The Biden administration conducted a number of policy changes upon taking over from the trump administration, changes intended to increase the retention rate of migrants and well communicated to migration-related interolutors. These were changes to a status quo, done deliberately and systemically, with predictable and openly desired results by involved elements of the Biden administration. Biden made multiple domestic legal efforts to broaden the inflow potential, spending non-trivial political capital, to shift the status quo into a more publicly receptive position.

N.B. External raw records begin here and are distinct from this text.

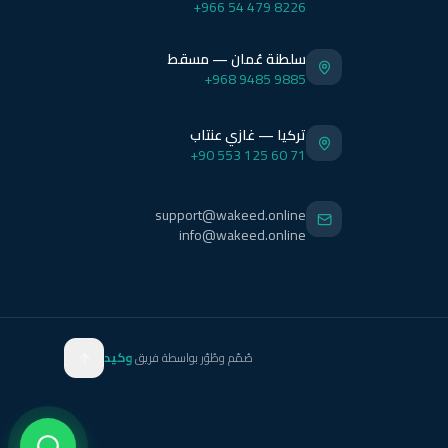
+966 54 479 8226
سلطنة عُمان — مسقط
+968 9485 9885
تركيا — غازي عنتاب
+90 553 125 60 71
support@wakeed.online
info@wakeed.online
صُمّم وطُوّر بواسطة فريق
وكيد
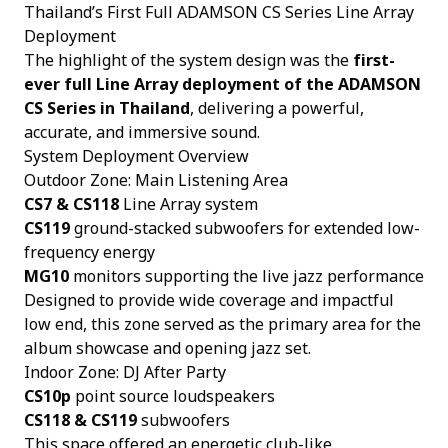
Thailand’s First Full ADAMSON CS Series Line Array
Deployment
The highlight of the system design was the
first-
ever full Line Array deployment of the ADAMSON
CS Series in Thailand
, delivering a powerful,
accurate, and immersive sound.
System Deployment Overview
Outdoor Zone: Main Listening Area
CS7 & CS118
Line Array system
CS119
ground-stacked subwoofers for extended low-
frequency energy
MG10
monitors supporting the live jazz performance
Designed to provide wide coverage and impactful
low end, this zone served as the primary area for the
album showcase and opening jazz set.
Indoor Zone: DJ After Party
CS10p
point source loudspeakers
CS118 & CS119
subwoofers
This space offered an energetic club-like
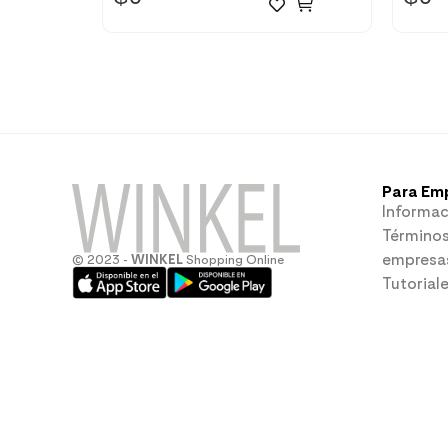
Para Em
Informac
Términos
empresa
© 2023 -
WINKEL
Shopping Online
Tutorial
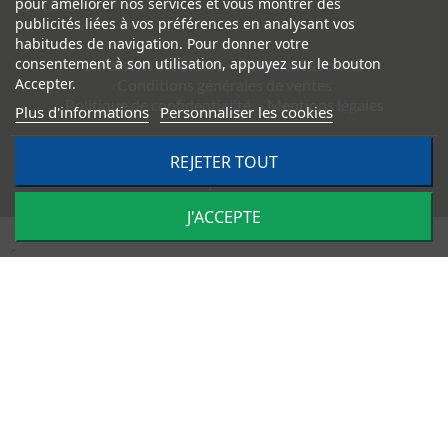
pour améliorer nos services et vous montrer des
publicités liées à vos préférences en analysant vos
habitudes de navigation. Pour donner votre
consentement à son utilisation, appuyez sur le bouton
Livraisons et retours
Paiement sécurisé
Accepter.
Conditions générales de ventes
Politique de confidentialité
Mentions légales
Plus d'informations
Personnaliser les cookies
REJETER TOUT
©
2026
TRACTO PIÈCES - Conception & réalisation :
Agence
Impulsion
J'ACCEPTE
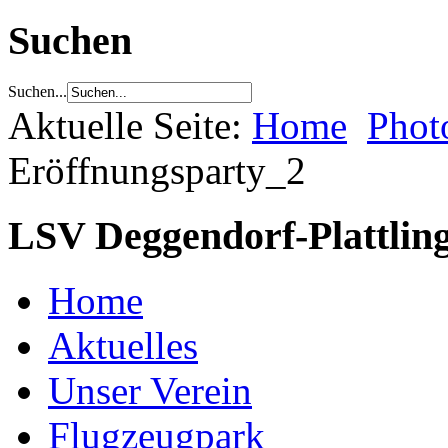
Suchen
Suchen...
Aktuelle Seite:
Home
Phot
Eröffnungsparty_2
LSV Deggendorf-Plattling
Home
Aktuelles
Unser Verein
Flugzeugpark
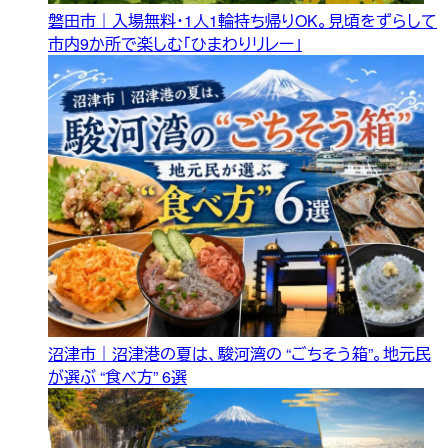
磐田市｜入場無料・1人1輪持ち帰りOK。見頃をずらして
市内9か所で楽しむ「ひまわりリレー」
沼津市｜沼津港の夏は、駿河湾の “ごちそう箱”。地元民
が選ぶ “食べ方” 6選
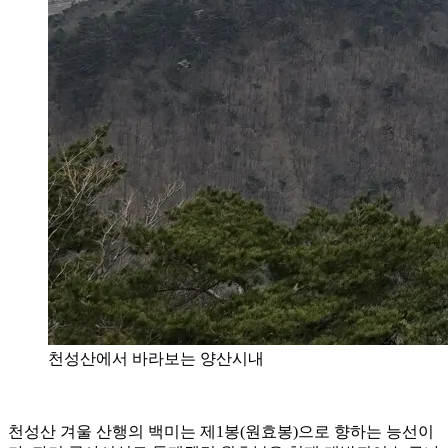
천성산에서 바라보는 양산시내
천성산 겨울 산행의 백미는 제1봉(원효봉)으로 향하는 능선이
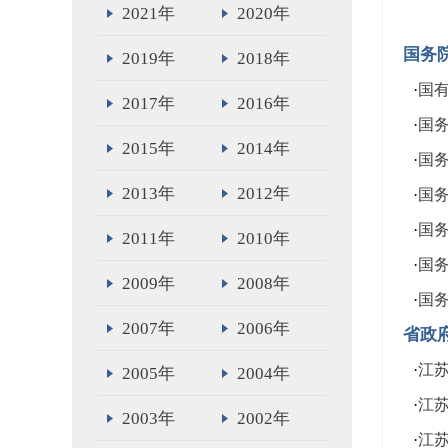
2021年
2020年
国务
2019年
2018年
·
国
2017年
2016年
·
国
2015年
2014年
·
国
2013年
2012年
·
国
·
国
2011年
2010年
·
国
2009年
2008年
·
国
2007年
2006年
省政
·
江
2005年
2004年
·
江
2003年
2002年
·
江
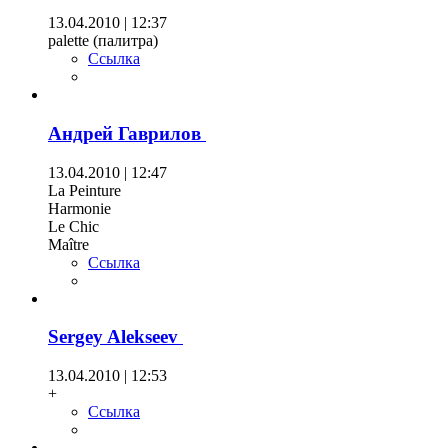
13.04.2010 | 12:37
palette (палитра)
Ссылка
Андрей Гаврилов
13.04.2010 | 12:47
La Peinture
Harmonie
Le Сhic
Maître
Ссылка
Sergey Alekseev
13.04.2010 | 12:53
+
Ссылка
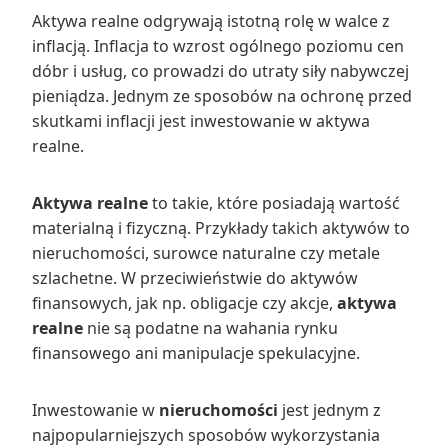
Aktywa realne odgrywają istotną rolę w walce z
inflacją. Inflacja to wzrost ogólnego poziomu cen
dóbr i usług, co prowadzi do utraty siły nabywczej
pieniądza. Jednym ze sposobów na ochronę przed
skutkami inflacji jest inwestowanie w aktywa
realne.
Aktywa realne
to takie, które posiadają wartość
materialną i fizyczną. Przykłady takich aktywów to
nieruchomości, surowce naturalne czy metale
szlachetne. W przeciwieństwie do aktywów
finansowych, jak np. obligacje czy akcje,
aktywa
realne
nie są podatne na wahania rynku
finansowego ani manipulacje spekulacyjne.
Inwestowanie w
nieruchomości
jest jednym z
najpopularniejszych sposobów wykorzystania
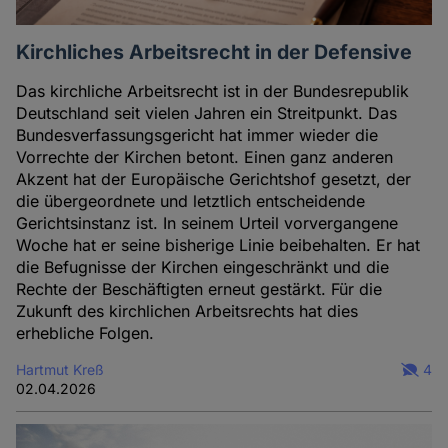
Kirchliches Arbeitsrecht in der Defensive
Das kirchliche Arbeitsrecht ist in der Bundesrepublik
Deutschland seit vielen Jahren ein Streitpunkt. Das
Bundesverfassungsgericht hat immer wieder die
Vorrechte der Kirchen betont. Einen ganz anderen
Akzent hat der Europäische Gerichtshof gesetzt, der
die übergeordnete und letztlich entscheidende
Gerichtsinstanz ist. In seinem Urteil vorvergangene
Woche hat er seine bisherige Linie beibehalten. Er hat
die Befugnisse der Kirchen eingeschränkt und die
Rechte der Beschäftigten erneut gestärkt. Für die
Zukunft des kirchlichen Arbeitsrechts hat dies
erhebliche Folgen.
Hartmut Kreß
4
02.04.2026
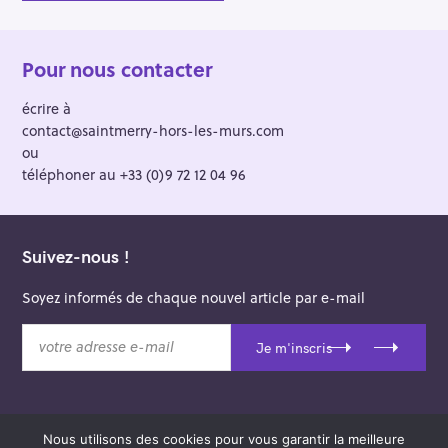
Pour nous contacter
écrire à
contact@saintmerry-hors-les-murs.com
ou
téléphoner au +33 (0)9 72 12 04 96
Suivez-nous !
Soyez informés de chaque nouvel article par e-mail
v
Je m'inscris
o
t
r
e
Nous utilisons des cookies pour vous garantir la meilleure
a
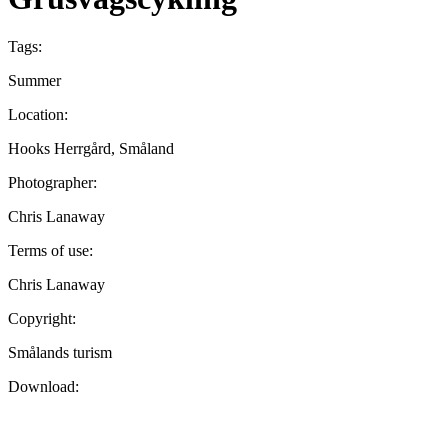
Tags:
Summer
Location:
Hooks Herrgård, Småland
Photographer:
Chris Lanaway
Terms of use:
Chris Lanaway
Copyright:
Smålands turism
Download:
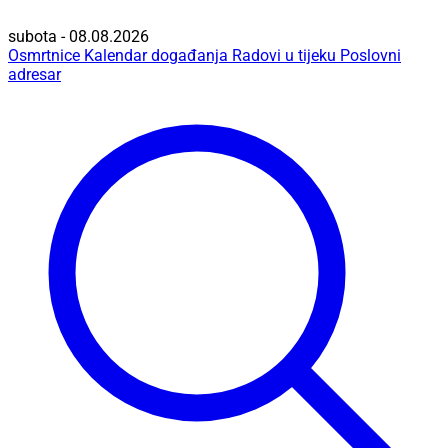
subota - 08.08.2026
Osmrtnice
Kalendar događanja
Radovi u tijeku
Poslovni
adresar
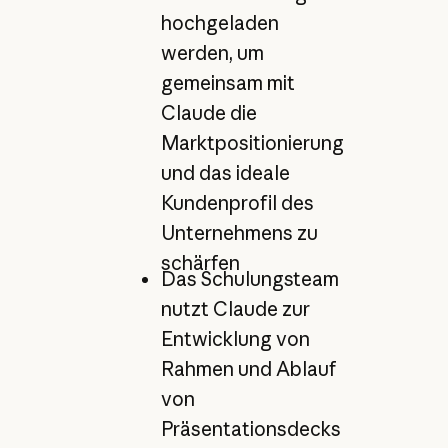
hochgeladen
werden, um
gemeinsam mit
Claude die
Marktpositionierung
und das ideale
Kundenprofil des
Unternehmens zu
schärfen
Das Schulungsteam
nutzt Claude zur
Entwicklung von
Rahmen und Ablauf
von
Präsentationsdecks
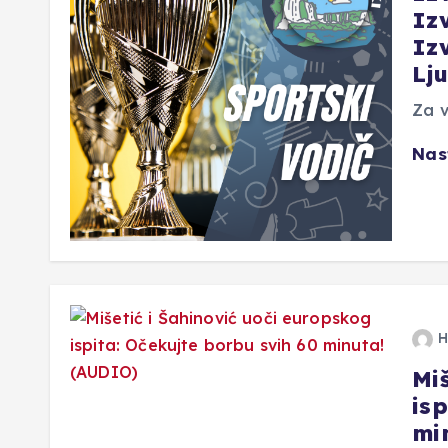
Iz
Iz
Lj
Za v
Nas
H
Mi
is
mi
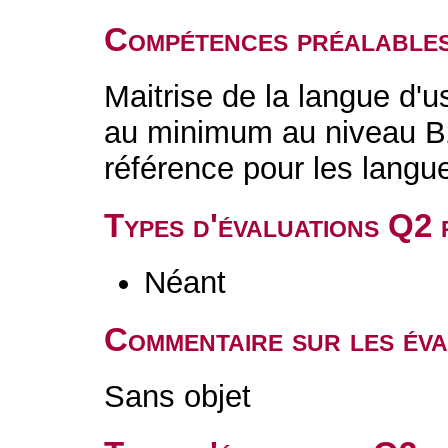
Compétences préalable
Maitrise de la langue d'u
au minimum au niveau B
référence pour les langu
Types d'évaluations Q2
Néant
Commentaire sur les év
Sans objet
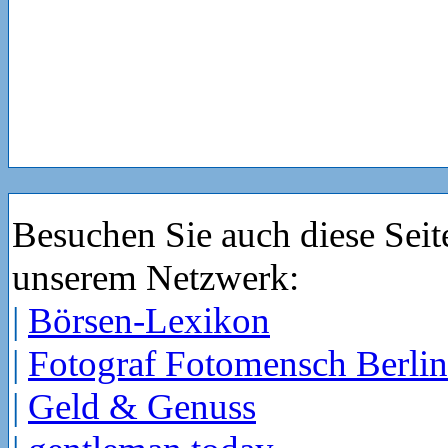
Besuchen Sie auch diese Seit
unserem Netzwerk:
|
Börsen-Lexikon
|
Fotograf Fotomensch Berlin
|
Geld & Genuss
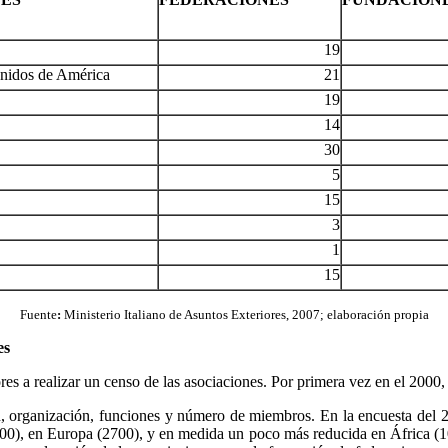
19
nidos de América
21
19
14
30
5
15
3
1
15
Fuente
:
Ministerio Italiano de Asuntos Exteriores, 2007;
elaboración propia
res
ores a realizar un censo de las asociaciones. Por primera vez en el 200
n, organización, funciones y número de miembros. En la encuesta del 
00), en Europa (2700), y en medida un poco más reducida en África (100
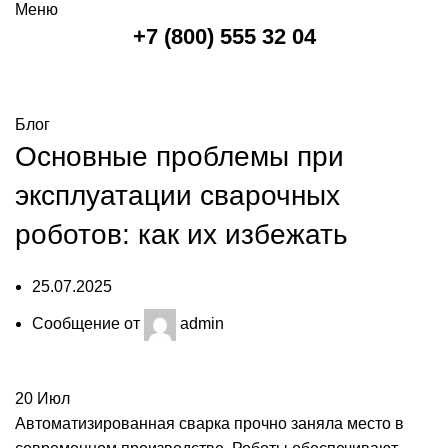
Меню
+7 (800) 555 32 04
Блог
Блог
Основные проблемы при
эксплуатации сварочных
роботов: как их избежать
25.07.2025
Сообщение от
admin
20
Июл
Автоматизированная сварка прочно заняла место в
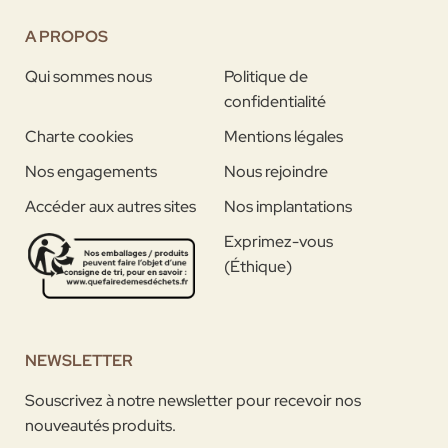
A PROPOS
Qui sommes nous
Politique de
confidentialité
Charte cookies
Mentions légales
Nos engagements
Nous rejoindre
Accéder aux autres sites
Nos implantations
Exprimez-vous
(Éthique)
NEWSLETTER
Souscrivez à notre newsletter pour recevoir nos
nouveautés produits.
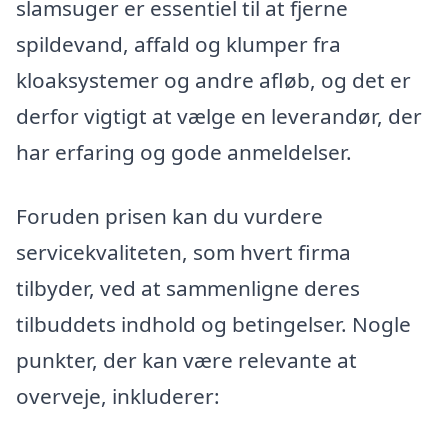
slamsuger er essentiel til at fjerne
spildevand, affald og klumper fra
kloaksystemer og andre afløb, og det er
derfor vigtigt at vælge en leverandør, der
har erfaring og gode anmeldelser.
Foruden prisen kan du vurdere
servicekvaliteten, som hvert firma
tilbyder, ved at sammenligne deres
tilbuddets indhold og betingelser. Nogle
punkter, der kan være relevante at
overveje, inkluderer:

Unless one wants to redefine the term violence, enforcement of migration laws is not violence.
Compassion without consideration of the consequence and harms imposed onto others is not compassion.
Rather than compassion, the Democratic stance on migration is much more accurately characterized as a luxury belief, a performative display undertaken only so long as it does not become onus. This was most notably when the Texas migrant bussing began, and then Democrats began panicking at the fiscal burdens of accepting and housing a fraction of the migrants that they'd been in Texas and elsewhere for years.
Self-righteousness and punting the costs onto the outgroup may be a fundamental impulse, but it is not particularly moral.
Isn't it still compassion, by definition, even if it is harmful? Not sure if the comparison is altogether valid, but violence used to prevent greater violence is still violence.